Kenneth Grahame: The Wind in the Willows

6. MR. TOAD (continued)

The Toad, who had hopped lightly out of bed as soon as he heard the key turned in the lock, watched him eagerly from the window till he disappeared down the carriage-drive. Then, laughing heartily, he dressed as quickly as possible in the smartest suit he could lay hands on at the moment, filled his pockets with cash which he took from a small drawer in the dressing-table, and next, knotting the sheets from his bed together and tying one end of the improvised rope round the central mullion of the handsome Tudor window which formed such a feature of his bedroom, he scrambled out, slid lightly to the ground, and, taking the opposite direction to the Rat, marched off lightheartedly, whistling a merry tune.

It was a gloomy luncheon for Rat when the Badger and the Mole at length returned, and he had to face them at table with his pitiful and unconvincing story. The Badger's caustic, not to say brutal, remarks may be imagined, and therefore passed over; but it was painful to the Rat that even the Mole, though he took his friend's side as far as possible, could not help saying, `You've been a bit of a duffer this time, Ratty! Toad, too, of all animals!'

`He did it awfully well,' said the crestfallen Rat.
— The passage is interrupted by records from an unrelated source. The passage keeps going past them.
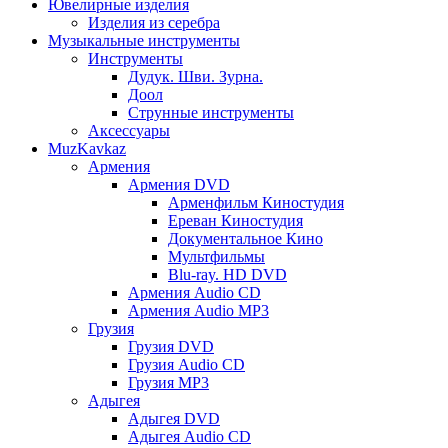
Ювелирные изделия
Изделия из серебра
Музыкальные инструменты
Инструменты
Дудук. Шви. Зурна.
Доол
Струнные инструменты
Аксессуары
MuzKavkaz
Армения
Армения DVD
Арменфильм Киностудия
Ереван Киностудия
Документальное Кино
Мультфильмы
Blu-ray. HD DVD
Армения Audio CD
Армения Audio MP3
Грузия
Грузия DVD
Грузия Audio CD
Грузия MP3
Адыгея
Адыгея DVD
Адыгея Audio CD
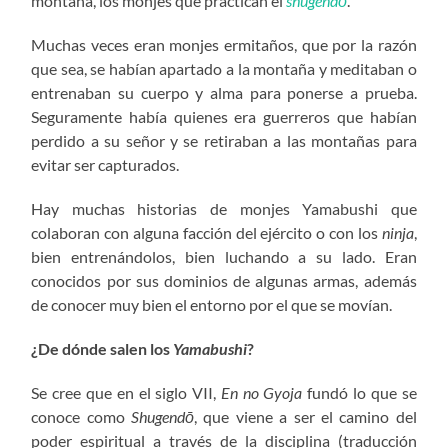
montaña, los monjes que practican el
shugendō
.
Muchas veces eran monjes ermitaños, que por la razón
que sea, se habían apartado a la montaña y meditaban o
entrenaban su cuerpo y alma para ponerse a prueba.
Seguramente había quienes era guerreros que habían
perdido a su señor y se retiraban a las montañas para
evitar ser capturados.
Hay muchas historias de monjes Yamabushi que
colaboran con alguna facción del ejército o con los
ninja
,
bien entrenándolos, bien luchando a su lado. Eran
conocidos por sus dominios de algunas armas, además
de conocer muy bien el entorno por el que se movían.
¿De dónde salen los
Yamabushi
?
Se cree que en el siglo VII,
En no Gyoja
fundó lo que se
conoce como
Shugendō
, que viene a ser el camino del
poder espiritual a través de la disciplina (traducción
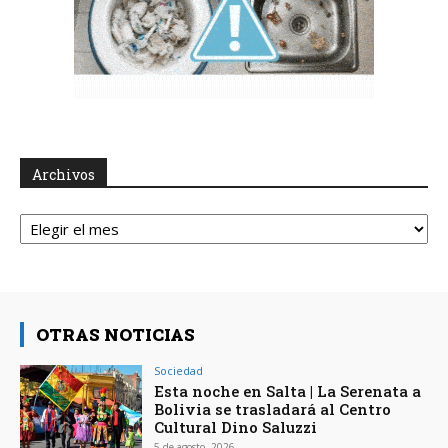
Archivos
Archivos
OTRAS NOTICIAS
Sociedad
Esta noche en Salta | La Serenata a
Bolivia se trasladará al Centro
Cultural Dino Saluzzi
5 de agosto, 2026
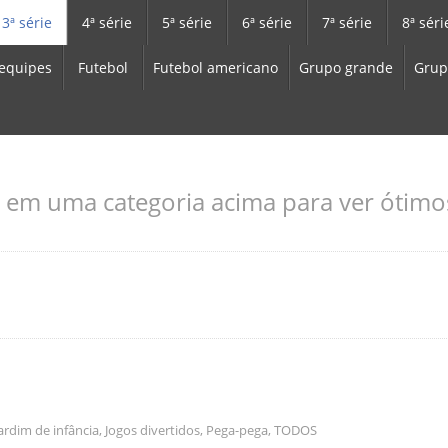
3ª série
4ª série
5ª série
6ª série
7ª série
8ª séri
equipes
Futebol
Futebol americano
Grupo grande
Grup
 em uma categoria acima para ver ótimos
ardim de infância
,
Jogos divertidos
,
Pega-pega
,
TODOS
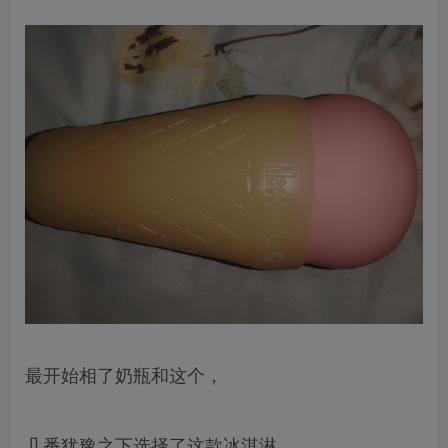
最开始相了奶瓶和这个，
几番犹豫之下选择了这款冰淇淋。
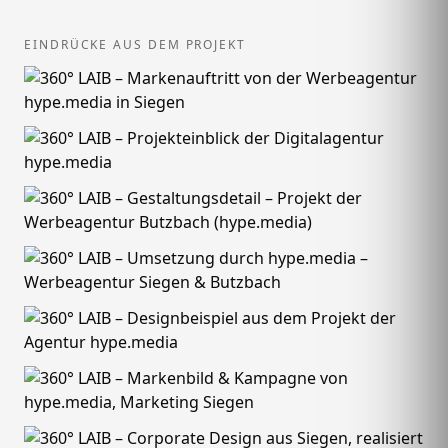
EINDRÜCKE AUS DEM PROJEKT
`He did YOU awfully well!' rejoined the Badger hotly. `However, talking won't mend matters. He's got clear away for the time, that's certain; and the worst of it is, he'll be so conceited with what he'll think is his cleverness that he may commit any folly. One comfort is, we're free now, and needn't waste any more of our precious time doing sentry-go. But we'd better continue to sleep at Toad Hall for a while longer. Toad may be brought back at any moment--on a stretcher, or between two policemen.'

So spoke the Badger, not knowing what the future held in store, or how much water, and of how turbid a character, was to run under bridges before Toad should sit at ease again in his ancestral Hall.